A menudo tendemos a creer que el pasado es pasado. Que no lo volveremos a ver. Como si estuviese grabado en una pizarra mágica y lo hubiésemos borrado. Creemos también que con los años hemos hecho desaparecer los errores de juventud, sus amores de pacotilla, sus fracasos, sus cobardías, sus mentiras, sus pequeños acomodos, sus falsedades.
Pensamos que hemos barrido todo aquello. Que lo hemos dejado bien escondido bajo la alfombra. Nos decimos que el pasado tiene un bueno nombre: pasado.

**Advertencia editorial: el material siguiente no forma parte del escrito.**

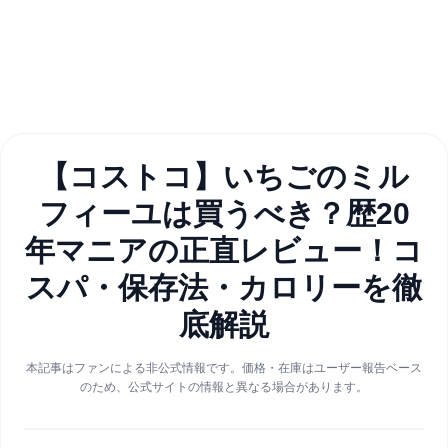
【コストコ】いちごのミル
フィーユは買うべき？歴20
年マニアの正直レビュー！コ
スパ・保存法・カロリーを徹
底解説
本記事はファンによる非公式情報です。価格・在庫はユーザー報告ベース
のため、公式サイトの情報と異なる場合があります。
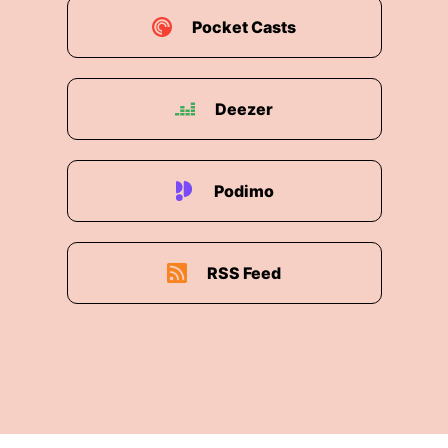
Pocket Casts
Deezer
Podimo
RSS Feed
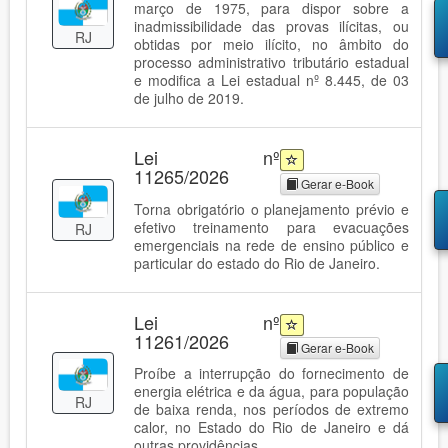
março de 1975, para dispor sobre a
inadmissibilidade das provas ilícitas, ou
RJ
obtidas por meio ilícito, no âmbito do
processo administrativo tributário estadual
e modifica a Lei estadual nº 8.445, de 03
de julho de 2019.
Lei nº
11265/2026
Gerar e-Book
Torna obrigatório o planejamento prévio e
efetivo treinamento para evacuações
RJ
emergenciais na rede de ensino público e
particular do estado do Rio de Janeiro.
Lei nº
11261/2026
Gerar e-Book
Proíbe a interrupção do fornecimento de
energia elétrica e da água, para população
RJ
de baixa renda, nos períodos de extremo
calor, no Estado do Rio de Janeiro e dá
outras providências.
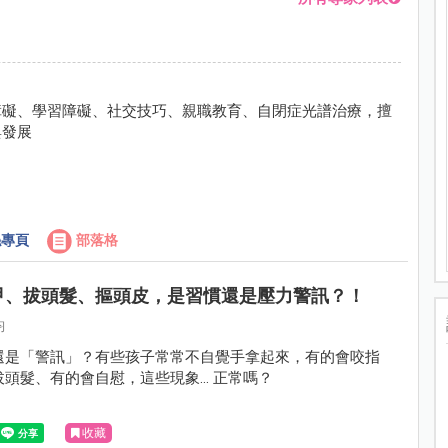
障礙、學習障礙、社交技巧、親職教育、自閉症光譜治療，擅
與發展
專頁
部落格
甲、拔頭髮、摳頭皮，是習慣還是壓力警訊？！
鈞
還是「警訊」？有些孩子常常不自覺手拿起來，有的會咬指
頭髮、有的會自慰，這些現象... 正常嗎？
收藏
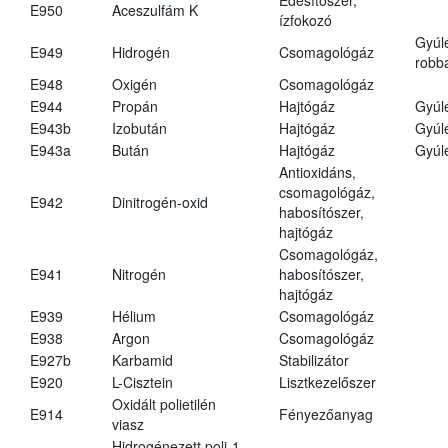
E950
Aceszulfám K
ízfokozó
Gyúl
E949
Hidrogén
Csomagológáz
robba
E948
Oxigén
Csomagológáz
E944
Propán
Hajtógáz
Gyúl
E943b
Izobután
Hajtógáz
Gyúl
E943a
Bután
Hajtógáz
Gyúl
Antioxidáns,
csomagológáz,
E942
Dinitrogén-oxid
habosítószer,
hajtógáz
Csomagológáz,
E941
Nitrogén
habosítószer,
hajtógáz
E939
Hélium
Csomagológáz
E938
Argon
Csomagológáz
E927b
Karbamid
Stabilizátor
E920
L-Cisztein
Lisztkezelőszer
Oxidált polietilén
E914
Fényezőanyag
viasz
Hidrogénezett poli-1-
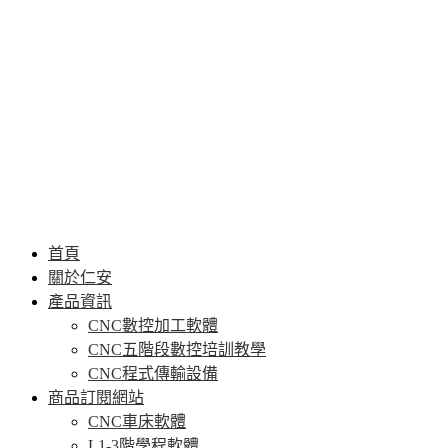
首頁
關於仁安
產品資訊
CNC數控加工軟體
CNC五階段數控培訓教學
CNC程式傳輸設備
商品訂閱網站
CNC車床軟體
L1-3階學程軟體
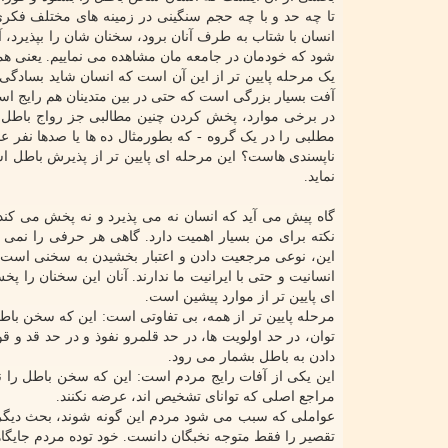
تا چه حد و با چه حجم سنگینی در زمینه های مختلف فکری
انسان با شتاب به طرف آنان برود، سخنان شان را بپذیرد، آ
شود که خودمان در جامعه مان مشاهده می نماییم. یعنی هما
یک مرحله پایین تر از این آن است که انسان شاید بسادگی 
آفت بسیار بزرگی است که حتی در بین متدینان هم رایج ا
در برخی موارد، پخش کردن چنین مطالبی جز رواج باطل و 
مطلبی را در یک گروه - که بطورمثال ده ها یا صدها نفر 
ناپسندی هاست؟ این مرحله ای پایین تر از پذیرش باطل ا
نماید.
گاه پیش می آید که انسان نه می پذیرد و نه پخش می کند
نکته برای من بسیار اهمیت دارد. گاهی هر حرفی را نمی
این، نوعی مرجعیت دادن و اعتبار بخشیدن به سخنی است ک
انسانیت و حتی با ایرانیت ما ندارند. آنان این سخنان را پ
ای پایین تر از موارد پیشین است.
مرحله پایین تر از همه، بی تفاوتی است: این که سخن باط
توان، در حد اولویت ها، در حد قلمرو نفوذ و در حد قد و 
دادن به باطل بشمار می رود.
این یکی از آفات رایج مردم است: این که سخن باطل را نق
مراجع اصلی که توانای تشخیص اند، عرضه نکنند.
عواملی که سبب می شود مردم این گونه شوند، بحث دیگری
تقصیر را فقط متوجه نخبگان دانست. خود توده مردم جایگاه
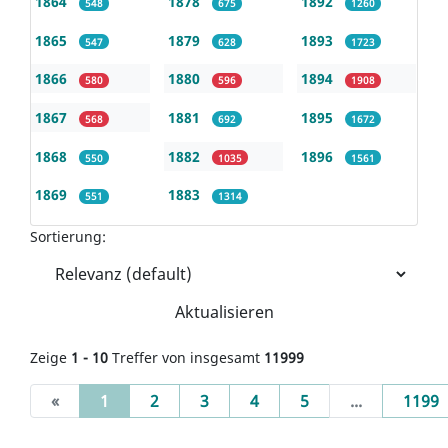
1864
1878
1892
548
675
1260
1865
1879
1893
547
628
1723
1866
1880
1894
580
596
1908
1867
1881
1895
568
692
1672
1868
1882
1896
550
1035
1561
1869
1883
551
1314
Sortierung:
Aktualisieren
Zeige
1 - 10
Treffer von insgesamt
11999
(current)
«
1
2
3
4
5
...
1199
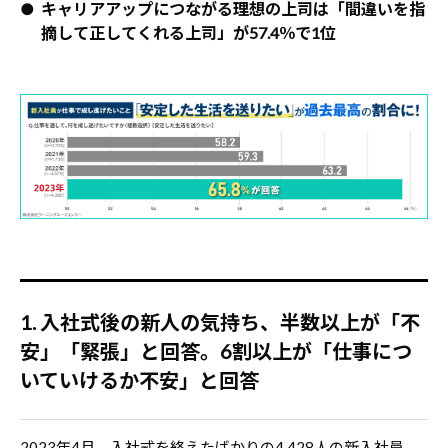
● キャリアアップにつながる理想の上司は「間違いを指
摘して正してくれる上司」が57.4％で1位
1. 入社式後の新人の気持ち、半数以上が「不
安」「緊張」と回答。6割以上が「仕事につ
いていけるか不安」と回答
2023年4月、入社式を終えたばかりの4,428人の新入社員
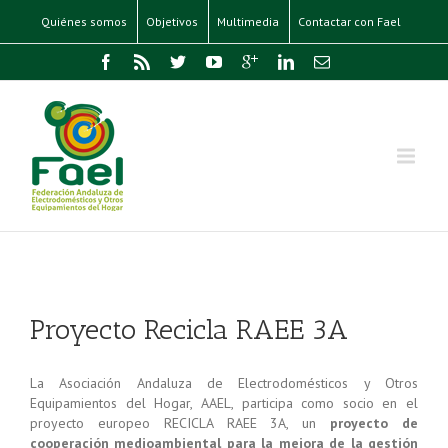
Quiénes somos
Objetivos
Multimedia
Contactar con Fael
Proyecto Recicla RAEE 3A
La Asociación Andaluza de Electrodomésticos y Otros
Equipamientos del Hogar, AAEL, participa como socio en el
proyecto europeo RECICLA RAEE 3A, un
proyecto de
cooperación medioambiental para la mejora de la gestión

Pasado de moda, pasado de fecha, sobrepasado.
Enterrado.
Estamos ante una página nueva. Una página que lleva el bonito nombre de futuro. Una vida que enarbolamos, que nos enorgullece, una vida que hemos elegido. En el pasado, en cambio, no siempre podíamos elegir. Sufríamos nos influían no sabíamos que pensar, nos buscábamos decíamos que sí, decíamos que no, decíamos puede, sin saber por qué. Para eso inventaron la palabra <<pasado>>: para meter en ella todo lo que nos molestaba, lo que nos hacía ruborizar o temblar. Y entonces, un día, vuelve. Arrambla con el presente. Se instala. Contamina.
E incluso termina por ensombrecer el futuro.
Las ardillas de Central Park están tristes los lunes, Katherine Pancol.